The boxes in the above diagram of a vector (or array) named aVec are called its elements or components; they can store values that are of some specified type. However, unlike a string, which only stores chars, an array and a vector can store any type of data. Also, by storing a sequence of values in an array or vector, we can design operations for the sequence and then implement these operations with functions that receive the entire sequence through a parameter.

Vectors are implemented in C++ by the vector class provided in the vector library, which is part of the C++ Standard Template Library (STL). The STL is a collection of containers and algorithms that are very useful in a variety of situations. This lab exercise will be exploring only a small part of the STL.

The Problem

In this lab exercise, we will develop a program to process the names and scores of students in a course and assign letter grades (A, B, C, D or F) using "grading on the curve." The input file will be organized as a series of lines, each having the form

    name score

where name is a student's name and score is the score received by that student on a test, quiz, or some other course item. As usual, we will use object-centered design to develop our solution.

Files

The following are the files that you will be using:

Add your name and other infomation your instructor requires to the opening documentation of the code and documentation files.
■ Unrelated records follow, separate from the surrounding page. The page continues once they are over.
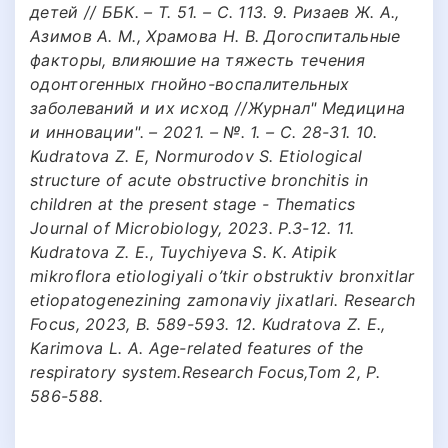
детей // ББК. – Т. 51. – С. 113. 9. Ризаев Ж. А.,
Азимов А. М., Храмова Н. В. Догоспитальные
факторы, влияюшие на тяжесть течения
одонтогенных гнойно-воспалительных
заболеваний и их исход //Журнал" Медицина
и инновации". – 2021. – №. 1. – С. 28-31. 10.
Kudratova Z. E, Normurodov S. Etiological
structure of acute obstructive bronchitis in
children at the present stage - Thematics
Journal of Microbiology, 2023. P.3-12. 11.
Kudratova Z. E., Tuychiyeva S. K. Atipik
mikroflora etiologiyali o’tkir obstruktiv bronxitlar
etiopatogenezining zamonaviy jixatlari. Research
Focus, 2023, B. 589-593. 12. Kudratova Z. E.,
Karimova L. A. Age-related features of the
respiratory system.Research Focus,Tom 2, P.
586-588.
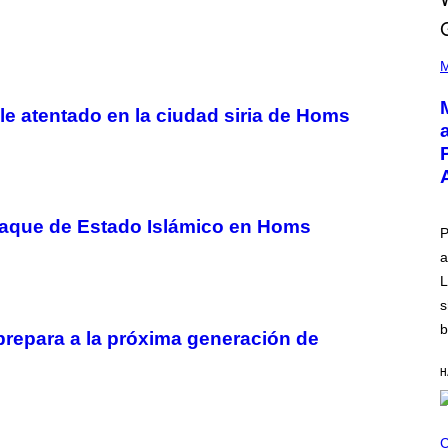
(
P
M
H
O
T
le atentado en la ciudad siria de Homs
O
V
I
A
T
-
M
taque de Estado Islámico en Homs
O
P
B
a
I
L
L
E
)
s
b
repara a la próxima generación de
H
C
O
C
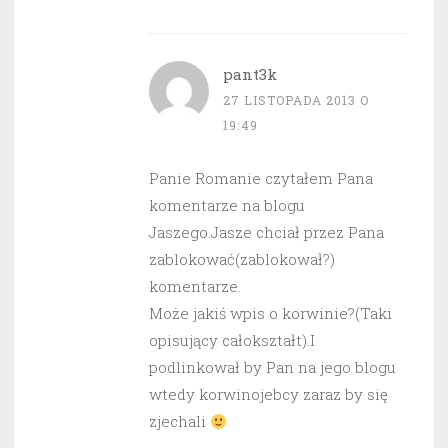
pant3k
27 LISTOPADA 2013 O
19:49
Panie Romanie czytałem Pana
komentarze na blogu
Jaszego.Jasze chciał przez Pana
zablokować(zablokował?)
komentarze.
Może jakiś wpis o korwinie?(Taki
opisujący całokształt).I
podlinkował by Pan na jego blogu
wtedy korwinojebcy zaraz by się
zjechali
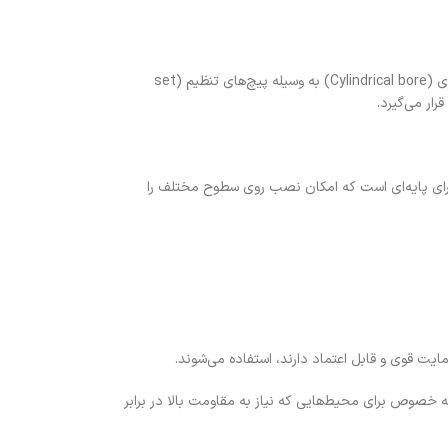
یاتاقان بلبرینگ UCP، که به نام واحدهای بلوک بالشتکی نوع UCP شناخته می‌شود، نوعی یاتاقان صنعتی است که در آن یک بلبرینگ استوانه‌ای با حفره‌ای استوانه‌ای (Cylindrical bore) به وسیله پیچ‌های تنظیم (set
 و دارای پایه‌ای است که امکان نصب روی سطوح مختلف را
قان‌ها به خصوص برای محیط‌هایی که نیاز به مقاومت بالا در برابر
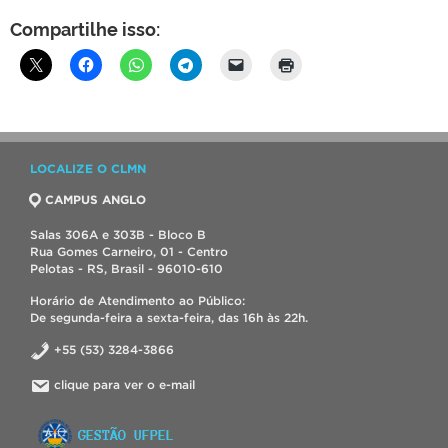
Compartilhe isso:
LOCALIZE O CLMN
CAMPUS ANGLO
Salas 306A e 303B - Bloco B
Rua Gomes Carneiro, 01 - Centro
Pelotas - RS, Brasil - 96010-610
Horário de Atendimento ao Público:
De segunda-feira a sexta-feira, das 16h às 22h.
+55 (53) 3284-3866
clique para ver o e-mail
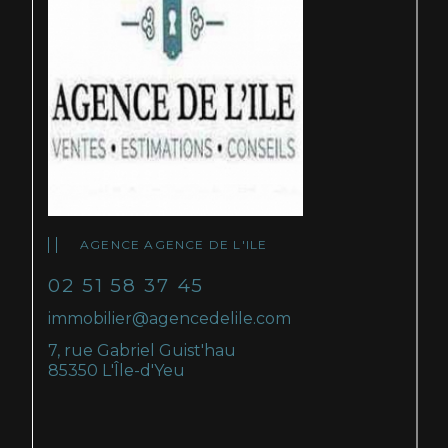
AGENCE AGENCE DE L'ILE
02 51 58 37 45
immobilier@agencedelile.com
7, rue Gabriel Guist'hau
85350 L'Île-d'Yeu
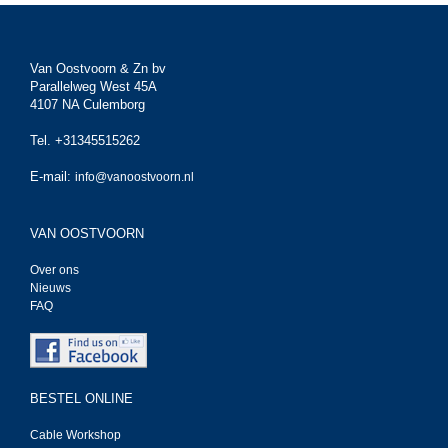
Van Oostvoorn & Zn bv
Parallelweg West 45A
4107 NA Culemborg
Tel. +31345515262
E-mail:
info@vanoostvoorn.nl
VAN OOSTVOORN
Over ons
Nieuws
FAQ
BESTEL ONLINE
Cable Workshop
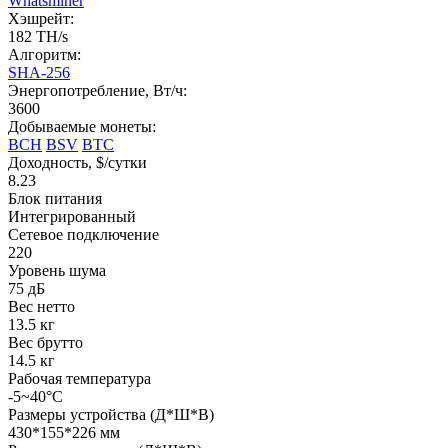
Whatsminer
Хэшрейт:
182 TH/s
Алгоритм:
SHA-256
Энергопотребление, Вт/ч:
3600
Добываемые монеты:
BCH
BSV
BTC
Доходность, $/сутки
8.23
Блок питания
Интегрированный
Сетевое подключение
220
Уровень шума
75 дБ
Вес нетто
13.5 кг
Вес брутто
14.5 кг
Рабочая температура
-5~40°C
Размеры устройства (Д*Ш*В)
430*155*226 мм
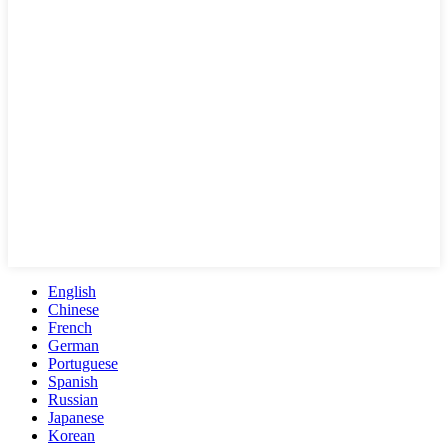
English
Chinese
French
German
Portuguese
Spanish
Russian
Japanese
Korean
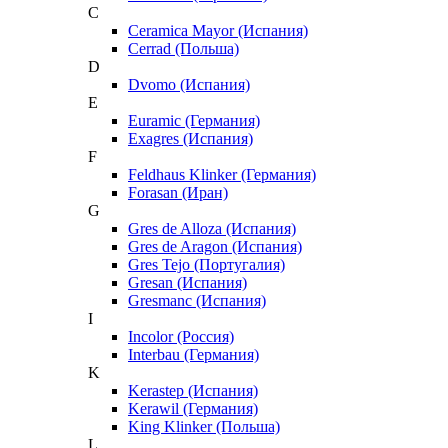
C
Ceramica Mayor (Испания)
Cerrad (Польша)
D
Dvomo (Испания)
E
Euramic (Германия)
Exagres (Испания)
F
Feldhaus Klinker (Германия)
Forasan (Иран)
G
Gres de Alloza (Испания)
Gres de Aragon (Испания)
Gres Tejo (Португалия)
Gresan (Испания)
Gresmanc (Испания)
I
Incolor (Россия)
Interbau (Германия)
K
Kerastep (Испания)
Kerawil (Германия)
King Klinker (Польша)
L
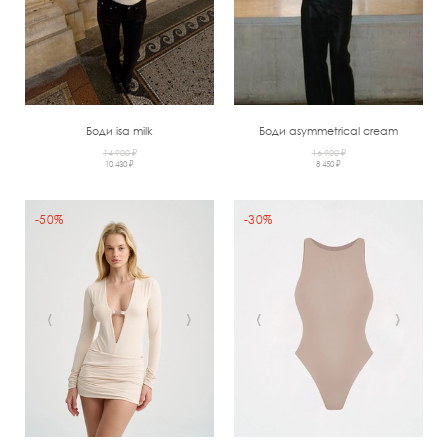
Боди isa milk
Боди asymmetrical cream
14 900 ₽
16 900 ₽
10 430 ₽
8 450 ₽
-50%
-30%
‹
›
‹
›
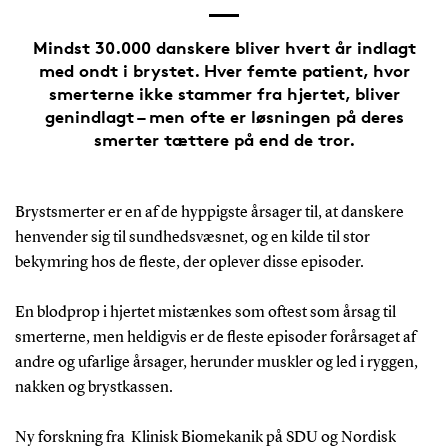
Mindst 30.000 danskere bliver hvert år indlagt
med ondt i brystet. Hver femte patient, hvor
smerterne ikke stammer fra hjertet, bliver
genindlagt – men ofte er løsningen på deres
smerter tættere på end de tror.
Brystsmerter er en af de hyppigste årsager til, at danskere
henvender sig til sundhedsvæsnet, og en kilde til stor
bekymring hos de fleste, der oplever disse episoder.
En blodprop i hjertet mistænkes som oftest som årsag til
smerterne, men heldigvis er de fleste episoder forårsaget af
andre og ufarlige årsager, herunder muskler og led i ryggen,
nakken og brystkassen.
Ny forskning fra Klinisk Biomekanik på SDU og Nordisk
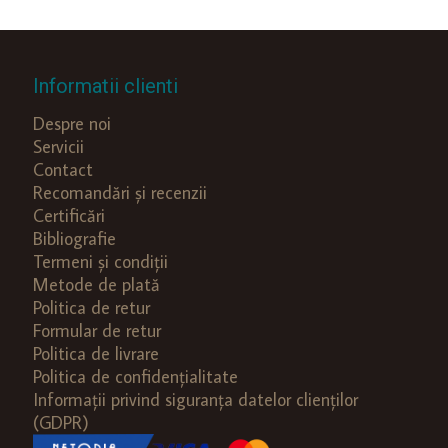
Informatii clienti
Despre noi
Servicii
Contact
Recomandări și recenzii
Certificări
Bibliografie
Termeni și condiții
Metode de plată
Politica de retur
Formular de retur
Politica de livrare
Politica de confidențialitate
Informații privind siguranța datelor clienților
(GDPR)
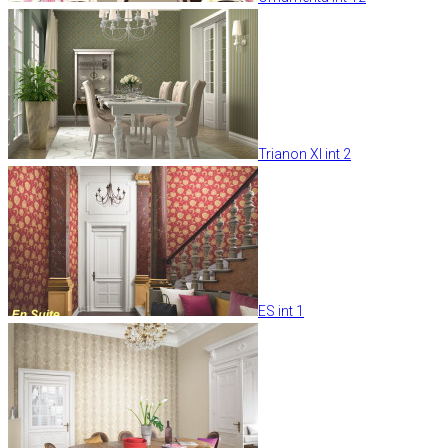
Trianon XI int 2
ES int 1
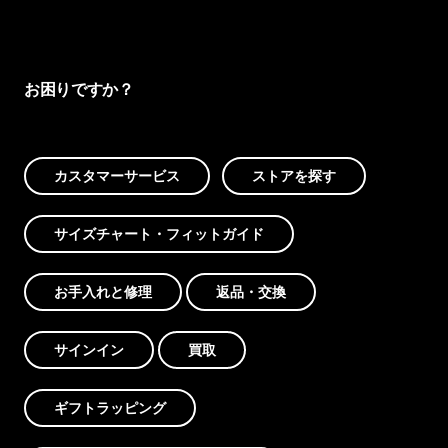
お困りですか？
カスタマーサービス
ストアを探す
サイズチャート・フィットガイド
お手入れと修理
返品・交換
サインイン
買取
ギフトラッピング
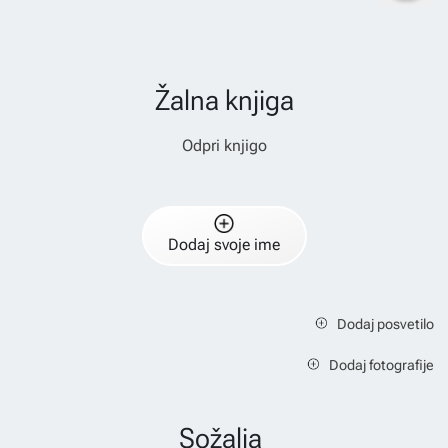
Žalna knjiga
Odpri knjigo
Dodaj svoje ime
Dodaj posvetilo
Dodaj fotografije
Sožalja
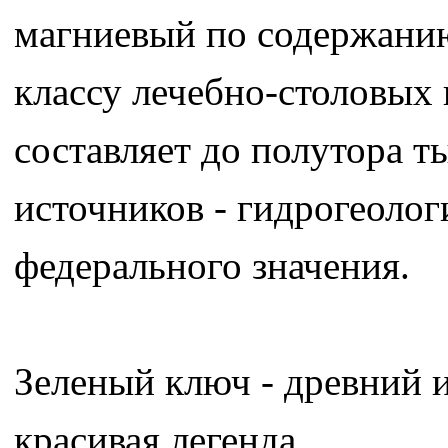
магниевый по содержанию
классу лечебно-столовых
составляет до полутора т
источников - гидрогеоло
федерального значения.
Зеленый ключ - древний и
красивая легенда.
You will begin by editing the file grades.cpp. Open it in an editor and take a few minutes to look it over. As its documentation indicates, grades.cpp is a "skeleton program" that (partially) encodes an algorithm to solve the problem. In this lab's exercise you will be completing this program.

Design

Our programs until now have been able to process their inputs as soon as they were entered. This is actually quite rare. Often, as in this lab's problem, we need to keep the information available after the data has been input so that it can be reused later in the program.

To get started, let's look at what the end result will be: letter grades have been assigned to the scores that are input. This seems straightforward — just input a student's score and output a letter grade corresponding to that score. Here, however, it isn't that simple because of how letter grades are to be computed — using the grading-on-the-curve method.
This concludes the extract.